We have a buoy in our lake that we like to swim to, and we’re curious how far a swim it is. Is there a way to calculate this distance? Can you do something other than use a long rope?—Billie Dominic, Huntsville, Ont.
Sure. There are apps and gadgetry—a golfer’s range finder, for example—that can tell you. But, “I’m a Luddite,” says Lynn Marshall, a Masters Swimming world-record holder and coach. “I don’t even own a cellphone. Personally, I would just swim to the marker and figure out how far it was from how long it took.”
Of course! It’s a simple physics problem, solvable with the Distance Speed Time formula: Distance = Speed x Time. As long as you know those two variables—speed and time—you can calculate the distance.
First you need to figure out your average swimming speed. Time yourself at an indoor pool—the size of the pool is known, it’s usually marked, and it’s accurate. “In physics we say, ‘You need to calibrate your device,’ ” says Joanne O’Meara, a professor in the department of physics at Ontario’s University of Guelph. “This is how you’d calibrate your measurement.”

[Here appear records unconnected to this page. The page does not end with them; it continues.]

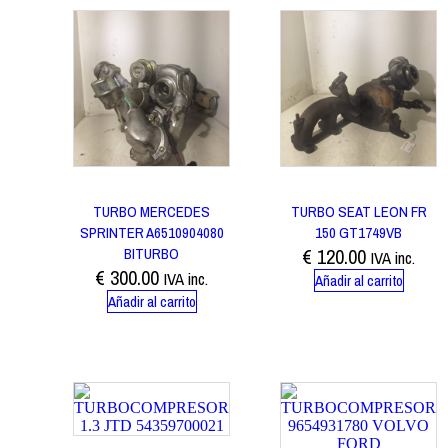
TURBO MERCEDES
TURBO SEAT LEON FR
SPRINTER A6510904080
150 GT1749VB
BITURBO
€
120.00
IVA inc.
€
300.00
IVA inc.
Añadir al carrito
Añadir al carrito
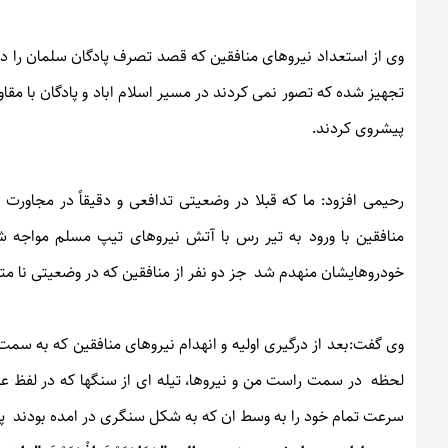
تجهیز شده که تصور نمی کردند در مسیر اسلام اباد و پادگان با مقا
پیشروی کردند.
رحیمی افزود: ما که قبلا در وضعیتی تدافعی و دقیقاً در مجاور
منافقین با ورود به تیر رس با آتش نیروهای تیپ مسلم مواجه 
خودروهایشان منهدم شد جز دو نفر از منافقین که در وضعیتی نا مت
وی گفت:بعد از درگیری اولیه و انهدام نیروهای منافقین که به سمت
لحظه در سمت راست من و نیروها، تیله ای از سنگها که در لفظ عامیا
سرعت تمام خود را به وسط ان که به شکل سنگری در امده بودند پرت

Swimming the distance: a challenge for cottagers
Swim at your regular, steady pace. “When I’m doing lengths in a pool, I will usually do 50 lengths of 25 metres—so 1,250 metres—in about 40 minutes,” says O’Meara. That would make her average speed just over 30 metres per minute (1,250 metres divided by 40 minutes).
To then find the distance to your buoy, she’d time herself swimming to it. “If it takes me five minutes to swim there, that means the buoy is roughly 150 metres away,” says O’Meara.
For more accurate results, do several swims on a wind-free day, and calculate the average time. Is this method as precise as a golf range finder? Of course not. But it won’t cost you any money, and it’s probably more fun.